You are viewing a plain text version of this content. The canonical link for it is here.
Posted to commits@spark.apache.org by we...@apache.org on 2020/05/29 04:27:57 UTC
[spark] branch branch-3.0 updated: [SPARK-31862][SQL] Remove
exception wrapping in AQE
This is an automated email from the ASF dual-hosted git repository.

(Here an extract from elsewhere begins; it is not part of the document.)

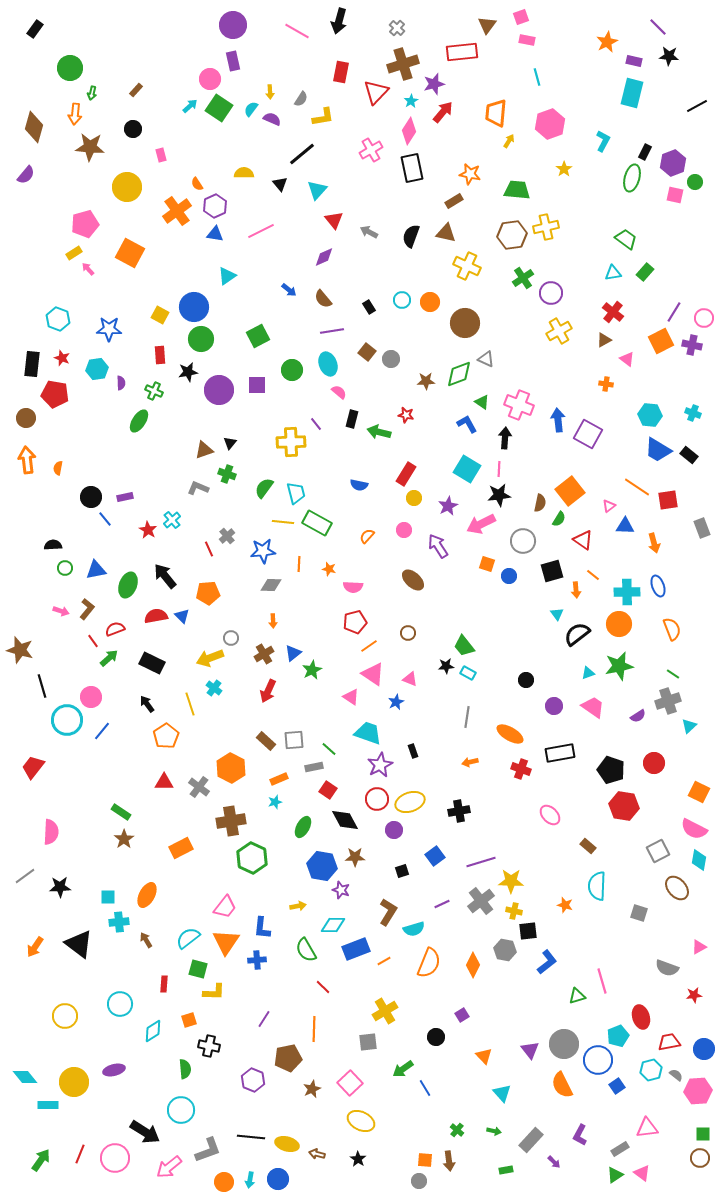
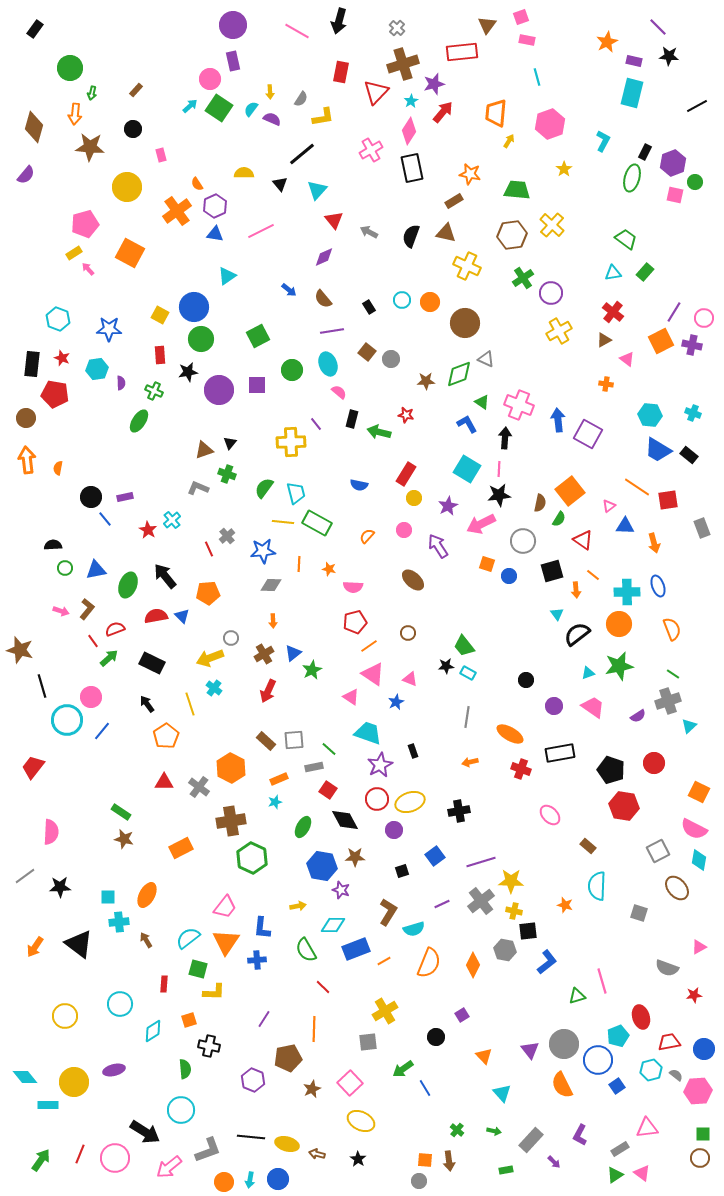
yellow cross at (546, 227): moved 6 px right, 2 px up; rotated 35 degrees counterclockwise
brown star at (124, 839): rotated 24 degrees counterclockwise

wenchen pushed a commit to branch branch-3.0
in repository https://gitbox.apache.org/repos/asf/spark.git
The following commit(s) were added to refs/heads/branch-3.0 by this push:
new 52c2988 [SPARK-31862][SQL] Remove exception wrapping in AQE
52c2988 is described below
commit 52c2988a65d6a2d65f45e222423c59c9fb169b87
Author: Maryann Xue <ma...@gmail.com>
AuthorDate: Fri May 29 04:23:38 2020 +0000
[SPARK-31862][SQL] Remove exception wrapping in AQE
### What changes were proposed in this pull request?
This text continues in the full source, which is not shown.